A modulação por amplitude faz a ligação entre as duas primeiras faixas e “House Organ” entra em cena. Com uma duração mais curta do que as restantes, o tema pode ser analisado em duas partes distintas, novamente peso e leveza. O final é épico, recheado de vocais e harmonizações celestiais, antevendo um final de esperança para todo o enredo (algo pouco usual no contexto da narrativa BTBAMesca). Os primeiros momentos de “Yellow Eyes” trazem atrelado um sentimento de homenagem a Devin Townsend, com um riff que balança pujante suportado por tiradas de sintetizador epiléptico. O tema flui compenetradamente e “the hum of electricity seems to buzz”, nas palavras do vocalista, é um descritor perfeito para aquilo que a faixa representa. O ambiente sincopado aos 3:48 em conjunção com os acordes retumbantes aos 5:16 parecem encaminhar o ouvinte para o auge, o maravilhoso solo de guitarra de Paul Waggoner, uma elegia perfeita ao mestre do legato, Allan Holdsworth, falecido em 2017.

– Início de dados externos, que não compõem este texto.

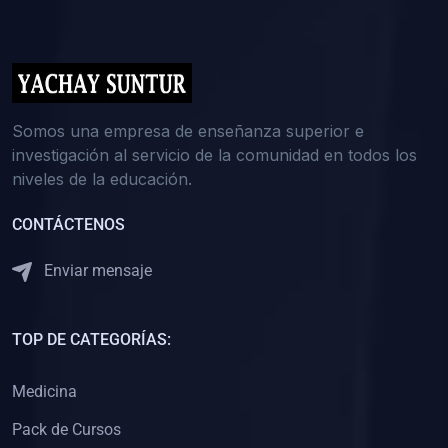
(0)
5. REFORZAMIENTO ACADÉMICO
(0)
Reforzamiento Personal
(0)
Reforzamiento Grupal
(0)
6. ASESORÍA
Somos una empresa de enseñanza superior e
investigación al servicio de la comunidad en todos los
(0)
Asesoría Educación Primaria
niveles de la educación.
(0)
Asesoría Educación Secundaria
CONTÁCTENOS
(0)
Asesoría Educación Preuniversitaria
(0)
Asesoría Educación Universitaria o Pregrado
Enviar mensaje
(0)
Asesoría Educación Postgrado
(0)
7. CAPACITACIÓN DOCENTE
TOP DE CATEGORÍAS:
(0)
Capacitación Docentes de Educación Primaria
Medicina
(0)
Capacitación Docentes de Educación Secundaria
Pack de Cursos
(0)
Capacitación Docentes de Preparación Preuniversitaria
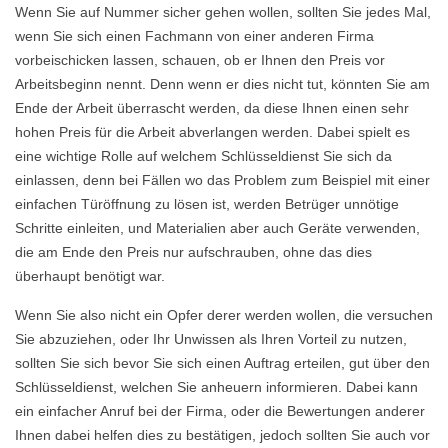
Wenn Sie auf Nummer sicher gehen wollen, sollten Sie jedes Mal,
wenn Sie sich einen Fachmann von einer anderen Firma
vorbeischicken lassen, schauen, ob er Ihnen den Preis vor
Arbeitsbeginn nennt. Denn wenn er dies nicht tut, könnten Sie am
Ende der Arbeit überrascht werden, da diese Ihnen einen sehr
hohen Preis für die Arbeit abverlangen werden. Dabei spielt es
eine wichtige Rolle auf welchem Schlüsseldienst Sie sich da
einlassen, denn bei Fällen wo das Problem zum Beispiel mit einer
einfachen Türöffnung zu lösen ist, werden Betrüger unnötige
Schritte einleiten, und Materialien aber auch Geräte verwenden,
die am Ende den Preis nur aufschrauben, ohne das dies
überhaupt benötigt war.
Wenn Sie also nicht ein Opfer derer werden wollen, die versuchen
Sie abzuziehen, oder Ihr Unwissen als Ihren Vorteil zu nutzen,
sollten Sie sich bevor Sie sich einen Auftrag erteilen, gut über den
Schlüsseldienst, welchen Sie anheuern informieren. Dabei kann
ein einfacher Anruf bei der Firma, oder die Bewertungen anderer
Ihnen dabei helfen dies zu bestätigen, jedoch sollten Sie auch vor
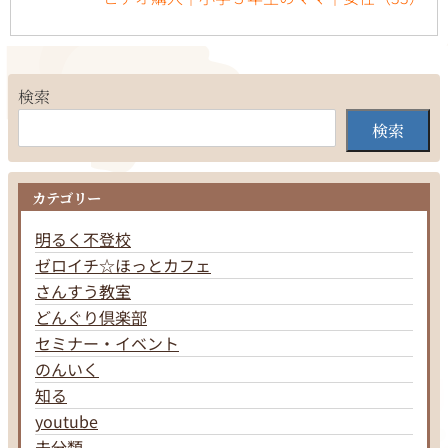
検索
検索
カテゴリー
明るく不登校
ゼロイチ☆ほっとカフェ
さんすう教室
どんぐり倶楽部
セミナー・イベント
のんいく
知る
youtube
未分類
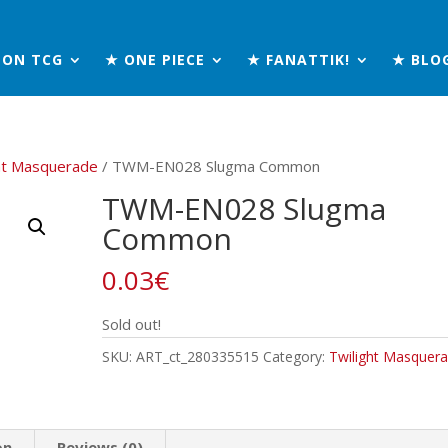
MON TCG
★ ONE PIECE
★ FANATTIK!
★ BLO
ht Masquerade
/ TWM-EN028 Slugma Common
TWM-EN028 Slugma
Common
0.03
€
Sold out!
SKU:
ART_ct_280335515
Category:
Twilight Masquer
on
Reviews (0)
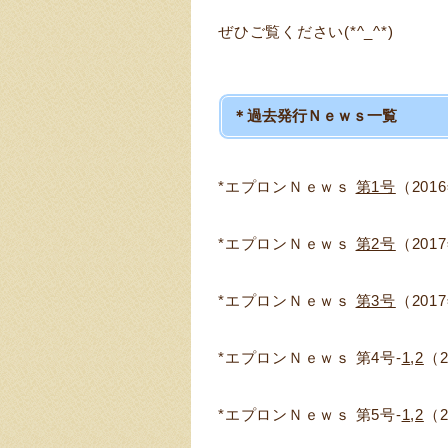
ぜひご覧ください(*^_^*)
＊過去発行Ｎｅｗｓ一覧
*エプロンＮｅｗｓ
第1号
（201
*エプロンＮｅｗｓ
第2号
（201
*エプロンＮｅｗｓ
第3号
（201
*エプロンＮｅｗｓ 第4号-
1
,
2
（
*エプロンＮｅｗｓ 第5号-
1
,
2
（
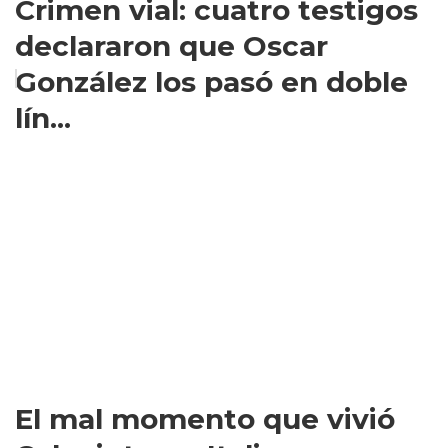
Crimen vial: cuatro testigos
declararon que Oscar
González los pasó en doble
lín...
El mal momento que vivió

Para gáudio dos mais comedidos e sensíveis da cóclea surge, lúgubre, “Millions”. É preciso mestria fazer um cinco por quatro soar tão natural e fluído! Escuta-se uma estrutura mais directa do que as restantes, tempo a atrasar como se algo puxasse no sentido contrário ao movimento, e refrão que por certo fará levantar as mãos e afinar as vozes da audiência em concertos ao vivo, cantando em uníssono “Millions fly overhead”. A épica “Blot”, faixa mais longa do álbum, encerra este pequeno teaser sonoro da melhor maneira possível, elevando-se instantaneamente ao pódio dos clássicos da banda. Catchy quanto baste, altercações de humores, sólida estrutura composicional e intermezzo electrónico sublime aos 7:20. Todo o processo automático termina com o motivo “exploring the escape” e com a porta entreaberta para aquilo que será a segunda parte do trabalho. O sabor harmónico de “Blot”, com travos a oriente, a calor e areia, não é por certo uma casualidade, não fosse esta componente essencial ao grande plano tecnológico futurista de toda a malta de Silicon Valley, com profundas relações com a temática de Automata.
O ponto importante é que os BTBAM estão de volta. O ponto mais importante é que estão de volta em força e com novas ideias e truques. Ainda mais importante é que isto não fica por aqui e correm já rumores digitais de que o Automata II, agendado para o Verão deste ano, subirá ainda mais a fasquia. Se a analogia qualitativa for The Parallax, o céu é o limite. “Everywhere I look they are there”, na lírica da clássica Sun of Nothing, continua a pautar a relação desta banda com a história do metal progressivo a nível global.
Nota: Este autor utiliza o Antigo Acordo Ortográfico.